Gunn was a member of Moxie Mannheim's Intergang branch in the 1940s who was the love interest of Ginny McCree. When Mannheim allied with Dabney Donovan, they created a clone body of Gunn, who gained the ability to transform his hands into guns that shoot bone missiles. The actual Gunn was visited by Lois Lane and Clark Kent. When the police arrived at the house when Lois and Clark were leaving, one of the police officers that entered the house informed the others that Gunn committed suicide by gunshot. Superman confronted the clone of Gunn, demanding to know who he is working for. Gunn intends to tell Superman that he is working for Mannheim, but is disintegrated by a failsafe inside him.
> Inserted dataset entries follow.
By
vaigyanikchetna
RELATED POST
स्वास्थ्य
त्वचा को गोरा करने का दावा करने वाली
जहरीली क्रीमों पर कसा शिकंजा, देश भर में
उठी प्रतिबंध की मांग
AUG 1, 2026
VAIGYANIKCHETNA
A separate clone of Gunn was created after Mannheim and Ginny McCree killed two members of the late Benny Red's gang.

Following a series of encounters with Superman, Gunn is imprisoned. Ginny McCree frees Gunn from prison, but he is shot and killed by the police shortly afterward.

===Mike Gunn in other media===
Mike Gunn appears in the Superman & Lois episode "In Cold Blood", portrayed by Arpad Balogh.